Pour se sortir de ce mauvais pas, le président s’est appuyé sur une délégation soigneusement calibrée pour séduire Donald Trump. D’abord, il a laissé la parole à son ministre de l’Agriculture, John Henry Steenhuisen, un blanc issu de l’opposition. Si ce dernier n’a pas nié les problèmes de violences, un véritable fléau du pays, il a rappelé qu’elle «touche toutes les catégories de populations» et demandé l’aide des États-Unis. Il a ensuite cédé la parole à Ernie Els et Retief Goosen, deux anciens jours de golf stars, un sport qui confine à la passion chez Donald Trump. Les ex-gloires des parcours ont elles aussi plaidé pour un rapprochement avec l’Amérique. Pour finir, c’est Johann Rupert, le fondateur de maison de luxe Richemont, qui a pris la parole, un milliardaire comme Trump les aime.

Debout dans la pièce, Elon Musk, qui a grandi en Afrique du Sud, s’est lui tenu silencieux. Donald Trump a même pris soin de prendre sa défense, alors que la colère gronde contre le fondateur de Tesla dans son pays d’origine. Il est vrai que Musk a largement attaqué les lois sud-africaines, accusées d’appeler «à la discrimination de toute personne n’étant pas noire», et de l’empêcher de déployer son réseau Starlink, un fournisseur d’accès internet par satellite. La loi sud-africaine exige que 30% de l’actionnariat d’une société soit noir, ce qu’Elon Musk refuse.
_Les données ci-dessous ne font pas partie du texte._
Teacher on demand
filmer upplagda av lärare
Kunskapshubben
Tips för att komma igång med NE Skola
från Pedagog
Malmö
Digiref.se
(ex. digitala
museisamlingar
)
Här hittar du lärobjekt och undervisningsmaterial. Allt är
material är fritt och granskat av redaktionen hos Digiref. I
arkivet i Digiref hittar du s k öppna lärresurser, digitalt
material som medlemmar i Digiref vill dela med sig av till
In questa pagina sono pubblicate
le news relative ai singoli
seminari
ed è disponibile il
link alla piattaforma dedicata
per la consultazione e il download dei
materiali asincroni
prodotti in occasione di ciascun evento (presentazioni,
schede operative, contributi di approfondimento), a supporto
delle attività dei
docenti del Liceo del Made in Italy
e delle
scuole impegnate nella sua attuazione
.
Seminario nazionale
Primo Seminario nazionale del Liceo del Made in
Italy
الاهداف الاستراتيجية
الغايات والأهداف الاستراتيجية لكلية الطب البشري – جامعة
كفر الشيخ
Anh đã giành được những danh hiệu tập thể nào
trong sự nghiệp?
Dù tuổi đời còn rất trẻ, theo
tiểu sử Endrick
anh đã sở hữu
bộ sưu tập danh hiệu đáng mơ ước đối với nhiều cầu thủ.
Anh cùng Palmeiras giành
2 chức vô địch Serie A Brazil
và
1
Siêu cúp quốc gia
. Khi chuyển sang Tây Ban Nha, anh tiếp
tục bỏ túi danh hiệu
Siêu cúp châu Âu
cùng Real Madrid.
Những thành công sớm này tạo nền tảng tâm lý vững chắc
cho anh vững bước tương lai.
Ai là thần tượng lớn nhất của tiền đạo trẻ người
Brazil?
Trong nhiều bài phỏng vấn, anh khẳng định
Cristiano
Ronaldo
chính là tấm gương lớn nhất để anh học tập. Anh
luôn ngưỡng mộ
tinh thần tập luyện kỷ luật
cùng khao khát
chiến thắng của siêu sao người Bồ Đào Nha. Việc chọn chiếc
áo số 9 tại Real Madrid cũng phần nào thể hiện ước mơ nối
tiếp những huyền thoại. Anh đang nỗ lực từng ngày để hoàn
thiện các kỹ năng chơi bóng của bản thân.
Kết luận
Si cette pression était très au-delà de ce qui est habituel, Pretoria ne pouvait se permettre de protester. Les États-Unis sont en effet le second partenaire économique. Le gouvernement craint surtout que Washington, qui a déjà suspendu toutes les aides économiques, supprime le programme Agoa (Loi sur la croissance et les possibilités économiques en Afrique), qui permet d’exporter sans taxe vers les États-Unis. Sa disparition entraînerait la faillite quasi certaine de la fragile industrie locale. Cyril Ramaphosa le sait et a payé le prix pour éviter cette ruine. À l’issue de l’entretien, il a assuré malgré tout que son entrevue s’était «très bien» passée et espère que Donald Trump assistera au G20 à Johannesburg en novembre prochain. Mais le fait qu’un président sud-africain ait dû répondre d’accusation de racisme dans le bureau d’un président américain risque de laisser longtemps des traces. Avec AFP.